La Revue des traditions populaires, fondée par Paul Sébillot, est l’organe de la Société des traditions populaires créée en 1885. Le premier numéro de la RTP sort à Paris, le 25 janvier 1886, chez Maisonneuve Frères et Ch. Leclerc, 25 quai Voltaire.
Le numéro coûte 1 franc, mais la revue est adressée gratuitement aux membres de la Société des traditions populaires. Faisant le constat du retard pris en France par les recherches sur les traditions populaires, beaucoup plus développées dans les autres pays européens où « certains collecteurs de contes étaient regardés par leurs concitoyens comme des écrivains nationaux au premier chef », la revue veut s’attacher à l’étude des traditions populaires ou démologie. En dépit d’un certain flottement dans la dénomination de ce qui veut apparaître comme une nouvelle discipline, les principales matières de ces études sont clairement identifiées et se ramènent à six groupes principaux :
— La littérature orale
— Les jeux et les divertissements
— L’ethnographie traditionnelle
— La linguistique, en tant qu’elle se rapporte aux légendes et aux coutumes
— Les arts populaires
— Les productions littéraires envisagées dans leurs rapports avec les récits et les croyances du peuple.

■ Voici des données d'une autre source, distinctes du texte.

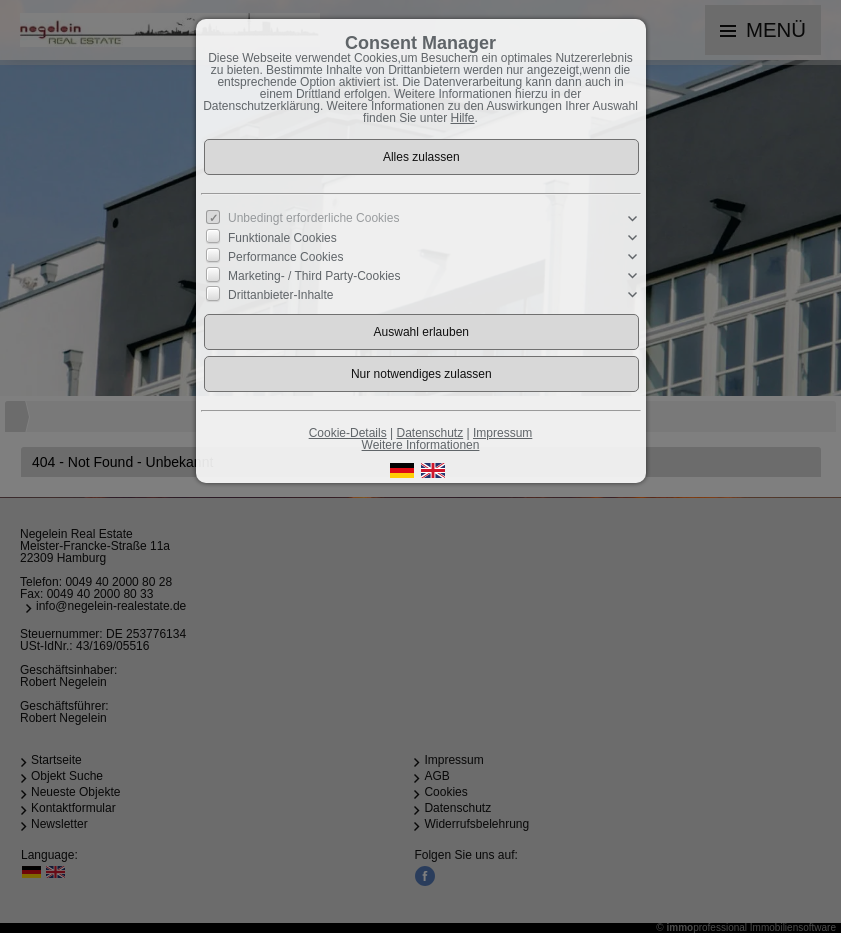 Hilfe (463, 118)
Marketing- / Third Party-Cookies (314, 276)
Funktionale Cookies (282, 238)
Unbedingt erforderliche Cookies (313, 218)
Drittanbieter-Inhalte (280, 295)
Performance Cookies (285, 257)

On voit ainsi apparaître dès le départ toute l’ambiguïté du projet. Le nouveau champ d’études (celui des traditions populaires) qui se veut également une nouvelle discipline (la démologie), met allègrement sur le même plan (dans le classement de ses six matières principales) des productions culturelles (contes, légendes, œuvres d’art voire œuvres littéraires...) qui constituent son objet même, et des approches disciplinaires (ethnographie, linguistique) qui proposent des méthodes et des concepts pour les appréhender. Bref, dès sa définition, le projet révèle une certaine confusion.
Le projet est aussi biaisé par son héritage romantique et son goût pour le pittoresque : “Nous essayerons, tout en restant scientifiques, de montrer au public que les traditions populaires, souvent amusantes et charmantes, sont presque toujours naïves et poétiques”.

Il est vrai que la revue apparaîtra souvent comme un joyeux fourre-tout sur lequel viennent trancher les articles de son fondateur Paul Sébillot, les enquêtes qu’il cherche à initier et les contributions d’un petit groupe de fidèles dont Loys Brueyre...
Ce caractère éclectique lui sera d’ailleurs reproché par les revues concurrentes, Mélusine par exemple, mais également par certains membres de la société, tels Henry Carnoy, Émile Blémont, Charles Vicaire... qui la quitteront rapidement pour aller fonder La Tradition, revue illustrée du folklore et des sciences qui s’y rattachent, contenant la bibliographie des provinces. Mais, malgré les ambitions scientifiques qu’elle affichait, cette revue dissidente ne fut jamais “qu’une contrefaçon plus littéraire” [1] de la RTP. Celle-ci eut d’ailleurs le mérite de s’ouvrir à de nouveaux talents et aux bouleversements qui s’annonçaient en accueillant les premiers articles d’Arnold Van Gennep.

Paul Sébillot dirigera la revue jusqu’à sa mort en 1918, même si son nom n’apparaissait plus alors sur la couverture. En 1919, la Revue des traditions populaires fusionne avec la Revue d’ethnographie et de sociologie fondée par Arnold Van Gennep et devient la Revue d’ethnographie et des traditions populaires qui publiera 10 volumes, de 1920 à 1929.




[1Selon les termes d’Arnold Van Gennep dans la Bibliographie de son Manuel de Folklore français contemporain, p. 123.